◆ **Exercise description**
Go through the data below and return each line where the string "which" occurs.

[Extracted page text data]
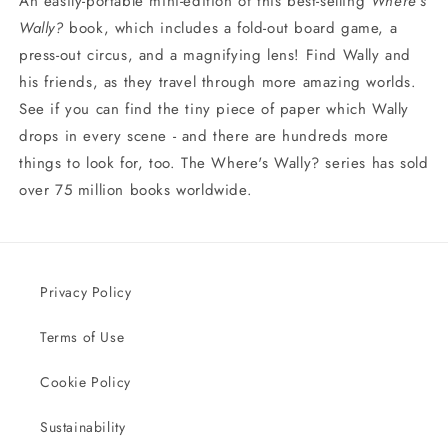
An easily-portable mini-edition of this best-selling
Where's
Wally?
book, which includes a fold-out board game, a
press-out circus, and a magnifying lens! Find Wally and
his friends, as they travel through more amazing worlds.
See if you can find the tiny piece of paper which Wally
drops in every scene - and there are hundreds more
things to look for, too. The Where's Wally? series has sold
over 75 million books worldwide.
Privacy Policy
Terms of Use
Cookie Policy
Sustainability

◆ **Answer space**
book, which includes a fold-out board game, a
See if you can find the tiny piece of paper which Wally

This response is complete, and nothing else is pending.